Charlie Beckett, director at POLIS (journalism and society think tank, a joint initiative from LSE and The London College of Communication) recently posted a blog entitled

Apple mouse sitting beside a Flip Mino HD

In it he explains the thinking of the BBC’s Justin Webb who followed the last couple of US elections:

“... speaking at Polis, [Webb] said that it was the guerilla [sic] video activists who made the most impact. He forecast a Flip Election in the UK for 2010.”

I’m not so convinced. I think they’ll combine: that is, the bloggers will become flippers. The size (and cost) of pocket-sized video cameras has nearly equalised with pocket-sized digital cameras. Bloggers are more and more aware that text is boring without a picture or two to brighten up. And thirty seconds of video does no harm either. I’ll be surprised if the larger political blogs like Slugger O’Toole don’t feature a lot more video content in the months running up to May 2010.

Regular readers of AiB will have noticed that I’ve been harping on about political and public sector accountability and engagement over the last few months, and covered the EU election from the perspective of an electoral observer.

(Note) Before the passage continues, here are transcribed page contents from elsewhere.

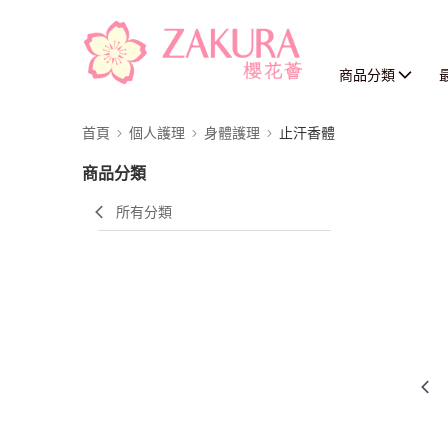
商品分類
首頁
個人護理
身體護理
止汗香體
商品分類
所有分類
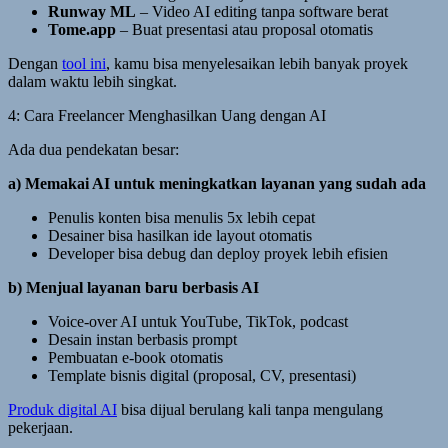
Runway ML
– Video AI editing tanpa software berat
Tome.app
– Buat presentasi atau proposal otomatis
Dengan
tool ini
, kamu bisa menyelesaikan lebih banyak proyek
dalam waktu lebih singkat.
4: Cara Freelancer Menghasilkan Uang dengan AI
Ada dua pendekatan besar:
a) Memakai AI untuk meningkatkan layanan yang sudah ada
Penulis konten bisa menulis 5x lebih cepat
Desainer bisa hasilkan ide layout otomatis
Developer bisa debug dan deploy proyek lebih efisien
b) Menjual layanan baru berbasis AI
Voice-over AI untuk YouTube, TikTok, podcast
Desain instan berbasis prompt
Pembuatan e-book otomatis
Template bisnis digital (proposal, CV, presentasi)
Produk digital AI
bisa dijual berulang kali tanpa mengulang
pekerjaan.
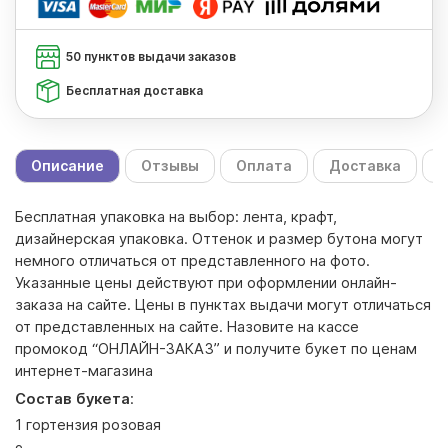
50 пунктов выдачи заказов
Бесплатная доставка
Описание
Отзывы
Оплата
Доставка
С
Бесплатная упаковка на выбор
: лента, крафт,
дизайнерская упаковка. Оттенок и размер бутона могут
немного отличаться от представленного на фото.
Указанные цены действуют при оформлении онлайн-
заказа на сайте. Цены в пунктах выдачи могут отличаться
от представленных на сайте. Назовите на кассе
промокод “ОНЛАЙН-ЗАКАЗ” и получите букет по ценам
интернет-магазина
Состав букета
:
1 гортензия розовая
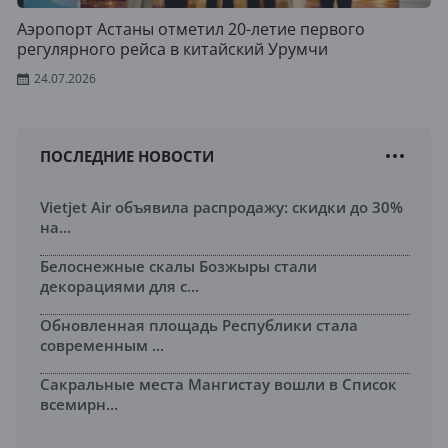
Аэропорт Астаны отметил 20-летие первого
регулярного рейса в китайский Урумчи
24.07.2026
ПОСЛЕДНИЕ НОВОСТИ
Vietjet Air объявила распродажу: скидки до 30%
на...
Белоснежные скалы Бозжыры стали
декорациями для с...
Обновленная площадь Республики стала
современным ...
Сакральные места Мангистау вошли в Список
всемирн...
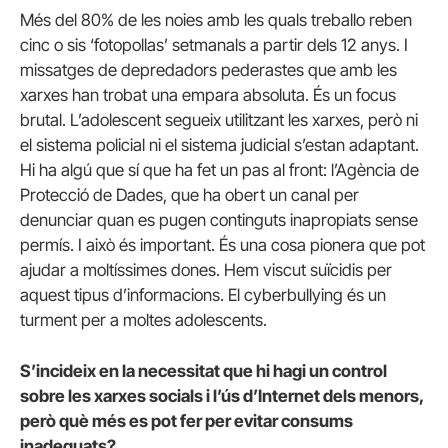
Més del 80% de les noies amb les quals treballo reben
cinc o sis ‘fotopollas’ setmanals a partir dels 12 anys. I
missatges de depredadors pederastes que amb les
xarxes han trobat una empara absoluta. És un focus
brutal. L’adolescent segueix utilitzant les xarxes, però ni
el sistema policial ni el sistema judicial s’estan adaptant.
Hi ha algú que sí que ha fet un pas al front: l’Agència de
Protecció de Dades, que ha obert un canal per
denunciar quan es pugen continguts inapropiats sense
permís. I això és important. És una cosa pionera que pot
ajudar a moltíssimes dones. Hem viscut suïcidis per
aquest tipus d’informacions. El cyberbullying és un
turment per a moltes adolescents.
S’incideix en la necessitat que hi hagi un control
sobre les xarxes socials i l’ús d’Internet dels menors,
però què més es pot fer per evitar consums
inadequats?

Ian Paisley Junior praying for DUP votes in North Antrim ... or trying to see first preferences

One upshot is that as an experiment, I’ve scheduled a series of interviews with representatives of the six main political parties in East Belfast. Two completed, four to go. Not an experiment in terms of putting local East Belfast politicians under a microscope and treating them like lab rats, but in terms of showing that ordinary people can get access and get answers if they bother to ask.

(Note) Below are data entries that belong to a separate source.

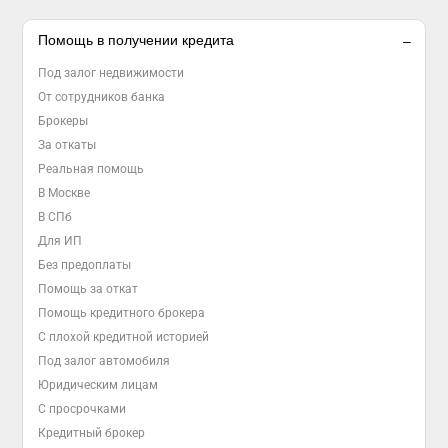
Помощь в получении кредита
Под залог недвижимости
От сотрудников банка
Брокеры
За откаты
Реальная помощь
В Москве
В СПб
Для ИП
Без предоплаты
Помощь за откат
Помощь кредитного брокера
С плохой кредитной историей
Под залог автомобиля
Юридическим лицам
С просрочками
Кредитный брокер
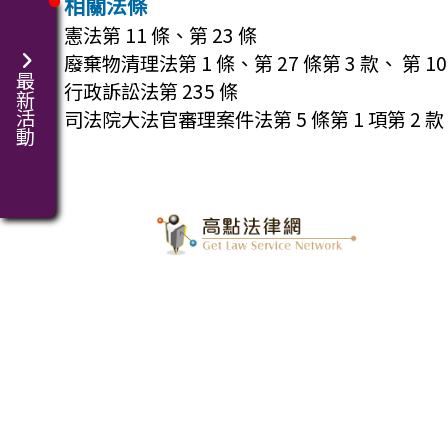
相關法條
憲法第 11 條、第 23 條
廢棄物清理法第 1 條、第 27 條第 3 款、 第 10 
最新活動
行政訴訟法第 235 條
司法院大法官審理案件法第 5 條第 1 項第 2 款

I’m using roughly the same questions each time. Not looking to trip them up or come over all Jeremy Paxman. Just trying to get comparable answers to questions along three simple but relevant themes:

  • impressions of the opportunities and challenges facing East Belfast (particularly in and around the new developments in Titanic Quarter);

  • how they think their party is moving forward - with next year’s election(s) in mind; and

  • how the level of public engagement with politics could change, and why they got into politics in the first place.

So over the coming weeks, expect to see a series of posts featuring answers from representatives of Alliance (and the second part!) in two parts), DUP, PUP, SDLP, Sinn Fein and UUP. Their words will be broken up with a few video clips of the more remarkable answers. The first one should be posted tomorrow.

Update - first interview now posted online.

5 comments:

Jonny said...

Alan

I work for East Belfast Community Development Agency on the Albertbridge rd and would be interested in your work on this. Building community capacity in East is one of our aims and subsequently the capacity and desire of groups to influence elected representatives and change policy.

Can we tap into your findings in some way?

Alan in Belfast (Alan Meban) said...

Jonny - it's funny because this all started before last Christmas when I was curious about the effect of Titanic Quarter on East Belfast. It always bothered me that there was an enormous "gated community" being built on the otherside of the flyovers that might never actually see Pitt Park, or realise they could buy milk on the Newtownards Road.

I'd dreamt up a partial list of folk (not political) to do a few email interviews with.

But it fell apart, I got distracted, and when the idea re-emerged, it was on the back of public engagement with politics. But I still wondered did normal folks like me know what the parties thought about such fundamental issues to the area.

Happy to have a chat about what the folks say - though I doubt there will be too much that you haven't already heard!

Niall said...

Interesting comment about video becoming more and more a feature of blogging - I'd be disappointed if it did. I like the way I can generally ignore the videos in AiB, because usually I'm reading them where I can't listen to video.

But more fundamentally, I read a blog for the blogger's opinions and reaction to what's happening & what people are saying; very much less so to hear the words from the horse's mouth, as it were ...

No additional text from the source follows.